Rt. Hon. Yakubu Dogara, the Speaker, House of Representatives, at a five-day workshop organised by the National Institute Legislative Studies for members of Ugandan parliament on Monday in Abuja, has cautioned opposition members in parliament to avoid sensationalism in their criticisms of government policies.
Dogara, who was represented by the Majority Leader of the House of Representatives, Mr Femi Gbajabiamila, said it was expedient for opposition to make sound contributions toward the efficient running of the economy.
“As opposition members, your contribution in committees must be based on facts and not conjecture and must be for the purpose of providing a different perspective to whatever issue is being considered.
“It should not be for the sole aim of countering the majority’s position for the sake of it.
‘By so doing, you are able to win the trust and confidence of members from the majority party.
“You must strive to be credible both in committees and in plenary. The exercise of your role as shadow governments should be done in a responsible manner, devoid of the need to be sensational or confrontational.

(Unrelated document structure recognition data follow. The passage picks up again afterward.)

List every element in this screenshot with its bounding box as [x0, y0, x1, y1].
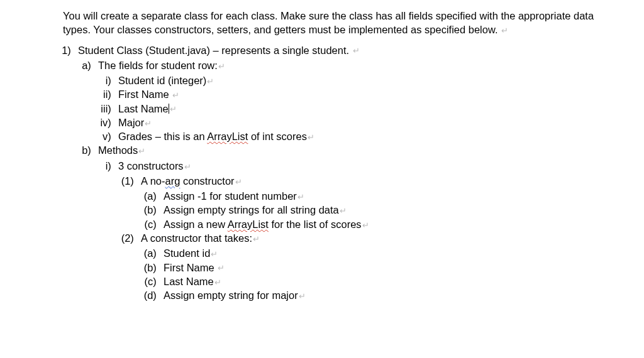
paragraph-mark-icon: ↵: [170, 104, 177, 114]
intro-text: You will create a separate class for eac…: [63, 10, 594, 35]
ctor1-b-text: Assign empty strings for all string data: [164, 204, 339, 215]
field-grades-word: ArrayList: [207, 131, 248, 142]
ctor1-b: Assign empty strings for all string data…: [162, 203, 628, 217]
item-1-student-class: Student Class (Student.java) – represent…: [77, 43, 628, 303]
field-first-name-text: First Name: [118, 89, 172, 100]
paragraph-mark-icon: ↵: [340, 206, 347, 215]
paragraph-mark-icon: ↵: [207, 77, 214, 86]
ctor-noarg-post: constructor: [180, 175, 234, 187]
ctor1-c-post: for the list of scores: [269, 219, 362, 230]
ctor-noarg-word: arg: [165, 175, 180, 187]
item-1a-label: The fields for student row:: [98, 60, 218, 71]
paragraph-mark-icon: ↵: [501, 26, 508, 35]
item-1b-label: Methods: [98, 144, 138, 156]
field-major-text: Major: [118, 117, 144, 128]
field-student-id: Student id (integer)↵: [117, 73, 628, 87]
paragraph-mark-icon: ↵: [235, 177, 242, 187]
paragraph-mark-icon: ↵: [145, 119, 152, 128]
field-first-name: First Name ↵: [117, 87, 628, 101]
item-1-text: Student Class (Student.java) – represent…: [78, 45, 352, 56]
fields-list: Student id (integer)↵ First Name ↵ Last …: [98, 73, 628, 143]
paragraph-mark-icon: ↵: [297, 192, 304, 202]
methods-list: 3 constructors↵ A no-arg constructor↵ As…: [98, 159, 628, 303]
ctor1-a-text: Assign -1 for student number: [164, 190, 297, 202]
paragraph-mark-icon: ↵: [362, 220, 369, 230]
paragraph-mark-icon: ↵: [138, 146, 145, 156]
ctor-params-label: A constructor that takes:: [141, 232, 252, 244]
paragraph-mark-icon: ↵: [353, 46, 360, 55]
intro-paragraph: You will create a separate class for eac…: [63, 9, 628, 37]
ctor-params-steps: Student id↵ First Name ↵ Last Name↵ Assi…: [141, 246, 628, 302]
field-last-name-text: Last Name: [118, 103, 169, 114]
paragraph-mark-icon: ↵: [211, 249, 218, 259]
field-major: Major↵: [117, 116, 628, 129]
document-page: You will create a separate class for eac…: [0, 0, 644, 302]
ctor2-d: Assign empty string for major↵: [162, 288, 628, 302]
paragraph-mark-icon: ↵: [218, 263, 225, 273]
paragraph-mark-icon: ↵: [184, 162, 191, 171]
ctor2-a-text: Student id: [164, 247, 210, 259]
ctor-noarg: A no-arg constructor↵ Assign -1 for stud…: [140, 174, 628, 231]
field-last-name: Last Name↵: [117, 102, 628, 116]
ctor2-b-text: First Name: [164, 262, 217, 273]
ctor-noarg-pre: A no-: [141, 175, 165, 187]
paragraph-mark-icon: ↵: [308, 133, 314, 142]
ctor-noarg-steps: Assign -1 for student number↵ Assign emp…: [141, 189, 628, 231]
ctor2-c-text: Last Name: [164, 276, 214, 287]
paragraph-mark-icon: ↵: [172, 90, 179, 100]
text-cursor-icon: [169, 104, 169, 114]
method-constructors: 3 constructors↵ A no-arg constructor↵ As…: [117, 159, 628, 303]
constructors-list: A no-arg constructor↵ Assign -1 for stud…: [118, 174, 628, 302]
item-1b-methods: Methods↵ 3 constructors↵ A no-arg constr…: [97, 143, 628, 302]
ctor1-c-word: ArrayList: [228, 219, 269, 230]
method-constructors-label: 3 constructors: [118, 160, 184, 171]
field-student-id-text: Student id (integer): [118, 75, 206, 86]
top-list: Student Class (Student.java) – represent…: [63, 43, 628, 303]
ctor2-d-text: Assign empty string for major: [164, 290, 298, 301]
paragraph-mark-icon: ↵: [214, 278, 221, 287]
paragraph-mark-icon: ↵: [299, 291, 306, 301]
paragraph-mark-icon: ↵: [253, 234, 260, 244]
ctor2-a: Student id↵: [162, 246, 628, 260]
ctor-params: A constructor that takes:↵ Student id↵ F…: [140, 231, 628, 302]
ctor2-b: First Name ↵: [162, 261, 628, 274]
field-grades-pre: Grades – this is an: [118, 131, 207, 142]
ctor1-c-pre: Assign a new: [164, 219, 228, 230]
item-1a-fields: The fields for student row:↵ Student id …: [97, 58, 628, 144]
field-grades-post: of int scores: [248, 131, 307, 142]
ctor2-c: Last Name↵: [162, 274, 628, 288]
ctor1-a: Assign -1 for student number↵: [162, 189, 628, 203]
item-1-sublist: The fields for student row:↵ Student id …: [78, 58, 628, 303]
field-grades: Grades – this is an ArrayList of int sco…: [117, 129, 628, 143]
paragraph-mark-icon: ↵: [218, 62, 225, 71]
ctor1-c: Assign a new ArrayList for the list of s…: [162, 217, 628, 231]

“You must be balanced and objective in your approach. Opposition parties should be able to commend government and majority parties when they are on the right path.
“In the same vein, they should chastise them if they are on the wrong path,” he said.
The speaker said he was aware of the difficulty opposition parties faced while supporting the government on a piece of legislation or in working to a consensus on a policy matter.
According to him, while such move will be in the national interest, there might be a negative perception of such stances by civil society and the citizenry which can be damaging to the status of the opposition.
Dogara stressed that minority interests that they represented as members of parliament, may feel aggrieved or neglected if consensus was easily reached with the ruling party.
“I will like to note that while there are no perfect systems, we must continually strive to improve upon our systems.
“This is especially where we have assessed and found that they fall short of assisting us to reach the desired heights in democratic governance.
“The high turnover rate that characterises parliament as an institution, means that robust systems and procedures are required to ensure that from one election to the other, the quality of parliamentary work is not diminished.
“As we continue to learn from each other, it is my hope that these experiences would not remain in the bosom of individuals.
“It is my hope we act and ensure that our institutions benefit from these lessons and implement them for the benefit of posterity, the growth of our representative assemblies and the countries at large,” he said.